#### Data section

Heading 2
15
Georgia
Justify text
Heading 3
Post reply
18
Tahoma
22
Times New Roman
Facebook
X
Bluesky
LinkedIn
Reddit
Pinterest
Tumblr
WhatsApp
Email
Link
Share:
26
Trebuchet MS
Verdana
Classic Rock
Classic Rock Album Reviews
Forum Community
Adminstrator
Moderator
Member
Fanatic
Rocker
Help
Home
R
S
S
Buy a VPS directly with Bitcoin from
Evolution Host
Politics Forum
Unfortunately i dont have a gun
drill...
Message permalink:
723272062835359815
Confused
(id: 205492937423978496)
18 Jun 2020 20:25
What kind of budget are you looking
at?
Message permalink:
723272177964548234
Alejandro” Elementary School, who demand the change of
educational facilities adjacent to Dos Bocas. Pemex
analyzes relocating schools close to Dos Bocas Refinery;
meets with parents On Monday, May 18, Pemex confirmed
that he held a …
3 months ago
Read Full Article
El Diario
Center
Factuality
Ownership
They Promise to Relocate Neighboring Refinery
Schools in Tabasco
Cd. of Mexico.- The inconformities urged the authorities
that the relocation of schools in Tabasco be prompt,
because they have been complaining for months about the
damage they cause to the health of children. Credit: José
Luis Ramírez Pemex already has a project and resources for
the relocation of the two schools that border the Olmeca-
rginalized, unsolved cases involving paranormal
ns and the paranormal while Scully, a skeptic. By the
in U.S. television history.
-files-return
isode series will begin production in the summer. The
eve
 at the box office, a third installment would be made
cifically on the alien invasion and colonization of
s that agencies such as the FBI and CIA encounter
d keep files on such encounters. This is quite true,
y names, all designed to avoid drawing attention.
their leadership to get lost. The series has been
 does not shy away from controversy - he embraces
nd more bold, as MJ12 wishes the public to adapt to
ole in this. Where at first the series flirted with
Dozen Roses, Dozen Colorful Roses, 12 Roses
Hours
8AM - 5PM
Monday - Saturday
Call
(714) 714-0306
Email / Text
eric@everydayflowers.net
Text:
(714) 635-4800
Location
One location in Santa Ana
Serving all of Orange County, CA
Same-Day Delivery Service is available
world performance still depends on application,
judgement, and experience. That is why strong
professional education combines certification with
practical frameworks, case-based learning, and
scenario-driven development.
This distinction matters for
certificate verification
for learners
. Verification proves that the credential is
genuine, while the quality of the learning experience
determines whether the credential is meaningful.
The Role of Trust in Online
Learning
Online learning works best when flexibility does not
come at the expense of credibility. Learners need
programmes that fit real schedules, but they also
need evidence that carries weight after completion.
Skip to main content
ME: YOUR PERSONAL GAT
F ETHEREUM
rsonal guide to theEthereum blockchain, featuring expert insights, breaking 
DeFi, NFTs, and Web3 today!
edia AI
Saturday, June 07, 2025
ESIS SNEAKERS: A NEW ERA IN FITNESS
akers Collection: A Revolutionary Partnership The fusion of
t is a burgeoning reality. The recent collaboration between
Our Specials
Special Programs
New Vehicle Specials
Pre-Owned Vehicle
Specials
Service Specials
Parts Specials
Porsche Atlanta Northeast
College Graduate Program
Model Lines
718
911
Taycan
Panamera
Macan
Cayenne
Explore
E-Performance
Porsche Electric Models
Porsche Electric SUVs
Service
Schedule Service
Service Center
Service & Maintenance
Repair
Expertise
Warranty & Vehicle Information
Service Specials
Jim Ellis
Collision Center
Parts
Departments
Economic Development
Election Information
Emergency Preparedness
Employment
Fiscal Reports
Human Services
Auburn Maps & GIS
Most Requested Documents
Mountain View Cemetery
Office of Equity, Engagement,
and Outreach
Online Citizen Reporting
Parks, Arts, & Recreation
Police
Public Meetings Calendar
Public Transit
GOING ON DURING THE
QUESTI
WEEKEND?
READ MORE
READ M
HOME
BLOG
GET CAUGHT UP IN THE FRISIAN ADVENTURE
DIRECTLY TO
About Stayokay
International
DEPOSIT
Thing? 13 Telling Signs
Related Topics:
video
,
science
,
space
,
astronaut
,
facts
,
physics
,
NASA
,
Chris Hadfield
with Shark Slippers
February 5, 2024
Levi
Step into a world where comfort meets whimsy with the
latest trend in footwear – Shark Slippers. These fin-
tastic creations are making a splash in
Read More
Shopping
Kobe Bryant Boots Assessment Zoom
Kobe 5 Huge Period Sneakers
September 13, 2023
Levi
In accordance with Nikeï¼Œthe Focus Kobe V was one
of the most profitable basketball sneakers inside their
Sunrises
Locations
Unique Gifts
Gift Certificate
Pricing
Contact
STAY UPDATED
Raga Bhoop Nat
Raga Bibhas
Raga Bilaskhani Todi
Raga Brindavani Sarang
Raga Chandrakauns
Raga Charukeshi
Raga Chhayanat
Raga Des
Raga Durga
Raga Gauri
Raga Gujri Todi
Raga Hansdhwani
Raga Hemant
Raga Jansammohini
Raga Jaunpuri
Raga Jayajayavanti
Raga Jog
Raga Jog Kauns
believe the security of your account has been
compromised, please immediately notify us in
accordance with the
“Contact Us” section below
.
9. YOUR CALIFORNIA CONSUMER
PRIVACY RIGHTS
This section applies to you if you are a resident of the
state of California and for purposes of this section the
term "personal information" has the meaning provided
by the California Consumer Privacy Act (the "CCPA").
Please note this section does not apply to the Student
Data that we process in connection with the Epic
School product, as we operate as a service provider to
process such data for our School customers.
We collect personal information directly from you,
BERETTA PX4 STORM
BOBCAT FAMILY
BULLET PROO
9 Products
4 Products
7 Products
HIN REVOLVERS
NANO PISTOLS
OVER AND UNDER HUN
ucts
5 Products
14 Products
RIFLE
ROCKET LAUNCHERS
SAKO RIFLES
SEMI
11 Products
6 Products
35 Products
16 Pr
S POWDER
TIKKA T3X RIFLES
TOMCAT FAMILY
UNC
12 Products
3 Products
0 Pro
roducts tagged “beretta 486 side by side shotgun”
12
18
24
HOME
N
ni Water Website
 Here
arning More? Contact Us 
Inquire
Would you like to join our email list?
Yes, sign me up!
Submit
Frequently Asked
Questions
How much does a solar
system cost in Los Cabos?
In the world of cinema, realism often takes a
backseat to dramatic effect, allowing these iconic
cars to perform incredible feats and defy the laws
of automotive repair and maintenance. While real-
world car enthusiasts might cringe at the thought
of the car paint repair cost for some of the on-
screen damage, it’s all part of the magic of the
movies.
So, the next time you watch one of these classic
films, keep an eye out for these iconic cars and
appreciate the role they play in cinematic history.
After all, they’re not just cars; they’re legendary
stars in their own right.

########

Nothing in the records should differ from the original when you retype them.

* Answer section:
Heading 2
15
Georgia
Justify text
Heading 3
Post reply
18
Tahoma
22
Times New Roman
Facebook
X
Bluesky
LinkedIn
Reddit
Pinterest
Tumblr
WhatsApp
Email
Link
Share:
26
Trebuchet MS
Verdana
Classic Rock
Classic Rock Album Reviews
Forum Community
Adminstrator
Moderator
Member
Fanatic
Rocker
Help
Home
R
S
S
Buy a VPS directly with Bitcoin from
Evolution Host
Politics Forum
Unfortunately i dont have a gun
drill...
Message permalink:
723272062835359815
Confused
(id: 205492937423978496)
18 Jun 2020 20:25
What kind of budget are you looking
at?
Message permalink:
723272177964548234
Alejandro” Elementary School, who demand the change of
educational facilities adjacent to Dos Bocas. Pemex
analyzes relocating schools close to Dos Bocas Refinery;
meets with parents On Monday, May 18, Pemex confirmed
that he held a …
3 months ago
Read Full Article
El Diario
Center
Factuality
Ownership
They Promise to Relocate Neighboring Refinery
Schools in Tabasco
Cd. of Mexico.- The inconformities urged the authorities
that the relocation of schools in Tabasco be prompt,
because they have been complaining for months about the
damage they cause to the health of children. Credit: José
Luis Ramírez Pemex already has a project and resources for
the relocation of the two schools that border the Olmeca-
rginalized, unsolved cases involving paranormal
ns and the paranormal while Scully, a skeptic. By the
in U.S. television history.
-files-return
isode series will begin production in the summer. The
eve
 at the box office, a third installment would be made
cifically on the alien invasion and colonization of
s that agencies such as the FBI and CIA encounter
d keep files on such encounters. This is quite true,
y names, all designed to avoid drawing attention.
their leadership to get lost. The series has been
 does not shy away from controversy - he embraces
nd more bold, as MJ12 wishes the public to adapt to
ole in this. Where at first the series flirted with
Dozen Roses, Dozen Colorful Roses, 12 Roses
Hours
8AM - 5PM
Monday - Saturday
Call
(714) 714-0306
Email / Text
eric@everydayflowers.net
Text:
(714) 635-4800
Location
One location in Santa Ana
Serving all of Orange County, CA
Same-Day Delivery Service is available
world performance still depends on application,
judgement, and experience. That is why strong
professional education combines certification with
practical frameworks, case-based learning, and
scenario-driven development.
This distinction matters for
certificate verification
for learners
. Verification proves that the credential is
genuine, while the quality of the learning experience
determines whether the credential is meaningful.
The Role of Trust in Online
Learning
Online learning works best when flexibility does not
come at the expense of credibility. Learners need
programmes that fit real schedules, but they also
need evidence that carries weight after completion.
Skip to main content
ME: YOUR PERSONAL GAT
F ETHEREUM
rsonal guide to theEthereum blockchain, featuring expert insights, breaking 
DeFi, NFTs, and Web3 today!
edia AI
Saturday, June 07, 2025
ESIS SNEAKERS: A NEW ERA IN FITNESS
akers Collection: A Revolutionary Partnership The fusion of
t is a burgeoning reality. The recent collaboration between
Our Specials
Special Programs
New Vehicle Specials
Pre-Owned Vehicle
Specials
Service Specials
Parts Specials
Porsche Atlanta Northeast
College Graduate Program
Model Lines
718
911
Taycan
Panamera
Macan
Cayenne
Explore
E-Performance
Porsche Electric Models
Porsche Electric SUVs
Service
Schedule Service
Service Center
Service & Maintenance
Repair
Expertise
Warranty & Vehicle Information
Service Specials
Jim Ellis
Collision Center
Parts
Departments
Economic Development
Election Information
Emergency Preparedness
Employment
Fiscal Reports
Human Services
Auburn Maps & GIS
Most Requested Documents
Mountain View Cemetery
Office of Equity, Engagement,
and Outreach
Online Citizen Reporting
Parks, Arts, & Recreation
Police
Public Meetings Calendar
Public Transit
GOING ON DURING THE
QUESTI
WEEKEND?
READ MORE
READ M
HOME
BLOG
GET CAUGHT UP IN THE FRISIAN ADVENTURE
DIRECTLY TO
About Stayokay
International
DEPOSIT
Thing? 13 Telling Signs
Related Topics:
video
,
science
,
space
,
astronaut
,
facts
,
physics
,
NASA
,
Chris Hadfield
with Shark Slippers
February 5, 2024
Levi
Step into a world where comfort meets whimsy with the
latest trend in footwear – Shark Slippers. These fin-
tastic creations are making a splash in
Read More
Shopping
Kobe Bryant Boots Assessment Zoom
Kobe 5 Huge Period Sneakers
September 13, 2023
Levi
In accordance with Nikeï¼Œthe Focus Kobe V was one
of the most profitable basketball sneakers inside their
Sunrises
Locations
Unique Gifts
Gift Certificate
Pricing
Contact
STAY UPDATED
Raga Bhoop Nat
Raga Bibhas
Raga Bilaskhani Todi
Raga Brindavani Sarang
Raga Chandrakauns
Raga Charukeshi
Raga Chhayanat
Raga Des
Raga Durga
Raga Gauri
Raga Gujri Todi
Raga Hansdhwani
Raga Hemant
Raga Jansammohini
Raga Jaunpuri
Raga Jayajayavanti
Raga Jog
Raga Jog Kauns
believe the security of your account has been
compromised, please immediately notify us in
accordance with the
“Contact Us” section below
.
9. YOUR CALIFORNIA CONSUMER
PRIVACY RIGHTS
This section applies to you if you are a resident of the
state of California and for purposes of this section the
term "personal information" has the meaning provided
by the California Consumer Privacy Act (the "CCPA").
Please note this section does not apply to the Student
Data that we process in connection with the Epic
School product, as we operate as a service provider to
process such data for our School customers.
We collect personal information directly from you,
BERETTA PX4 STORM
BOBCAT FAMILY
BULLET PROO
9 Products
4 Products
7 Products
HIN REVOLVERS
NANO PISTOLS
OVER AND UNDER HUN
ucts
5 Products
14 Products
RIFLE
ROCKET LAUNCHERS
SAKO RIFLES
SEMI
11 Products
6 Products
35 Products
16 Pr
S POWDER
TIKKA T3X RIFLES
TOMCAT FAMILY
UNC
12 Products
3 Products
0 Pro
roducts tagged “beretta 486 side by side shotgun”
12
18
24
HOME
N
ni Water Website
 Here
arning More? Contact Us 
Inquire
Would you like to join our email list?
Yes, sign me up!
Submit
Frequently Asked
Questions
How much does a solar
system cost in Los Cabos?
In the world of cinema, realism often takes a
backseat to dramatic effect, allowing these iconic
cars to perform incredible feats and defy the laws
of automotive repair and maintenance. While real-
world car enthusiasts might cringe at the thought
of the car paint repair cost for some of the on-
screen damage, it’s all part of the magic of the
movies.
So, the next time you watch one of these classic
films, keep an eye out for these iconic cars and
appreciate the role they play in cinematic history.
After all, they’re not just cars; they’re legendary
stars in their own right.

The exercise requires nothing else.